Approximately 400 people attended the ceremony, including MPMT President and CEO Hidenori Kawakami and Mazda’s Managing Executive Officers Kiyotaka Shobuda and Kazuhisa Fujikawa.
The engine plant at MPMT was established in response to the second phase of the Thai government’s Eco-Car program* which applies preferential taxation to fuel efficient, low-emission vehicles. It is the fourth production base for SKYACTIV engines, following the Hiroshima Plant in Japan, Changan Ford Mazda Engine Co., Ltd., in China and Mazda de Mexico Vehicle Operation in Mexico. The plant can produce approximately 30,000 units per year. Currently, SKYACTIV-D 1.5 diesel engines produced at MPMT are supplied to Mazda’s vehicle production facility in Thailand, Auto Alliance (Thailand) Co., Ltd., for use in the Mazda2 for the Thai market.
“Thailand is our most important production location outside Japan; our first overseas base capable of comprehensive vehicle manufacture, including engine and transmission production as well as vehicle assembly,” said Kiyotaka Shobuda. “Mazda is committed to producing vehicles in this country at the same high-quality level as we do in Japan, and delivering to market products that offer Mazda’s unique driving pleasure, in a timely manner. In doing so, we will further contribute to the development of the Thai automotive industry and enhance the Mazda brand.”

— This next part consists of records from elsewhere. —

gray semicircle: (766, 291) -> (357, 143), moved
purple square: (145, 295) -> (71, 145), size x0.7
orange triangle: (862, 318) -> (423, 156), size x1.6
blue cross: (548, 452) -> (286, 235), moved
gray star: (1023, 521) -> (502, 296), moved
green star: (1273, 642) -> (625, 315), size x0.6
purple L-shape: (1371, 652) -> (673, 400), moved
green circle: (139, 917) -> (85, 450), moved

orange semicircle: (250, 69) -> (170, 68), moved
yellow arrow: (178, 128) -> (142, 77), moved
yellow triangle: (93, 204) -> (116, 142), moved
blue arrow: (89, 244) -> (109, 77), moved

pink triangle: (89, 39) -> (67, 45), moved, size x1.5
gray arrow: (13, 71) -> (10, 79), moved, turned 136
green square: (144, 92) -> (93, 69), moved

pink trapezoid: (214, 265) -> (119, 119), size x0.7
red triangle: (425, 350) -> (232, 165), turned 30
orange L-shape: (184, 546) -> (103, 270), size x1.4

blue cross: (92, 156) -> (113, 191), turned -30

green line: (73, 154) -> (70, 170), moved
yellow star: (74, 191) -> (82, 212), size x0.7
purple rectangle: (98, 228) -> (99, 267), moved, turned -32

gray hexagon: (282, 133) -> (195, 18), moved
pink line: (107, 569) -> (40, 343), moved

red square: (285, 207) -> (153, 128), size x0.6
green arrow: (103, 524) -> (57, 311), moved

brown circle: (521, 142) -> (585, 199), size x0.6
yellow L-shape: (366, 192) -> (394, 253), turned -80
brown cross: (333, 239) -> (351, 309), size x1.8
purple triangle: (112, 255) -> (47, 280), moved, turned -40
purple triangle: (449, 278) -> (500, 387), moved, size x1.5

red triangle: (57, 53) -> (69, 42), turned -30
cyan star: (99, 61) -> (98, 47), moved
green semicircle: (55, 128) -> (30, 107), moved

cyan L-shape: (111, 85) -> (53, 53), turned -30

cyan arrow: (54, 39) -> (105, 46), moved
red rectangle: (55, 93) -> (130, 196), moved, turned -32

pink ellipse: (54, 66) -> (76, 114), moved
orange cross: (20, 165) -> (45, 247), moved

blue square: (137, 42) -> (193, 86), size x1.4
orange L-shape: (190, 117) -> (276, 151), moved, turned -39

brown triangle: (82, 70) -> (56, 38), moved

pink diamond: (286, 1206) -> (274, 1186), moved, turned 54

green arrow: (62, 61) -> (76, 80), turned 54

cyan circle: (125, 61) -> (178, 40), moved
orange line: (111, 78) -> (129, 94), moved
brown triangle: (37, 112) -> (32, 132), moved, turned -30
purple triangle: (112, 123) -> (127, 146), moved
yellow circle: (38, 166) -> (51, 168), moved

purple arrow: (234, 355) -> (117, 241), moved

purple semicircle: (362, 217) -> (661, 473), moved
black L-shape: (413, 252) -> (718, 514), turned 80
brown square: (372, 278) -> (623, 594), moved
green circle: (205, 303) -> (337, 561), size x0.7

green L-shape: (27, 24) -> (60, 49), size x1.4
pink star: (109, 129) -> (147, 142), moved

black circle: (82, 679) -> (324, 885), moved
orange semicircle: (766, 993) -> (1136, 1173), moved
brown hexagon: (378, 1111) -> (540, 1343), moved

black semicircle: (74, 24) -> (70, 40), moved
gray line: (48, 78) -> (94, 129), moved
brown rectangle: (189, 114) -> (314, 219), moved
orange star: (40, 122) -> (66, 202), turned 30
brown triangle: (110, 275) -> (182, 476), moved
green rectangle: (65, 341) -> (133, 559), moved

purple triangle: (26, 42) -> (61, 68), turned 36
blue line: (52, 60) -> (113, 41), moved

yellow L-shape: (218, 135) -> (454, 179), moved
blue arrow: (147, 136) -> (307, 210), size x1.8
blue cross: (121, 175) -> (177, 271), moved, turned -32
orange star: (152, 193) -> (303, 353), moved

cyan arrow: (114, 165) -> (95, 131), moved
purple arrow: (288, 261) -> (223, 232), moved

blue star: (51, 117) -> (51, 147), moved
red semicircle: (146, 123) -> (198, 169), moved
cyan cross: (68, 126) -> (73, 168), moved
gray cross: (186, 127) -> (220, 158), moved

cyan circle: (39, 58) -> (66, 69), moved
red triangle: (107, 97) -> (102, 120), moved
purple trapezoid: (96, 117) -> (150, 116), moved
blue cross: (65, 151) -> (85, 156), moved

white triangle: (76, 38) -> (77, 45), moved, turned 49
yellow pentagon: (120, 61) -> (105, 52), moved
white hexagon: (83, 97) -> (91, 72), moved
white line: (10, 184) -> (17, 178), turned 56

Mazda will continue its efforts to enrich people’s lives through a variety of touch points, including the production of high-quality cars, and become a brand with which customers feel a strong emotional connection.
* The Thai government’s tax incentive program for fuel-efficient, low-emission compact cars (with engine displacement of 1.3 liters or less for gasoline, and 1.5 liters of less for diesel). Requirements for the program include meeting Euro5 emission standards, fuel economy of 4.3 liters per 100km or better, and CO2 emissions of 100g per km or less. Models approved for the program receive preferential taxation in terms of corporate income tax, equipment import duties, etc.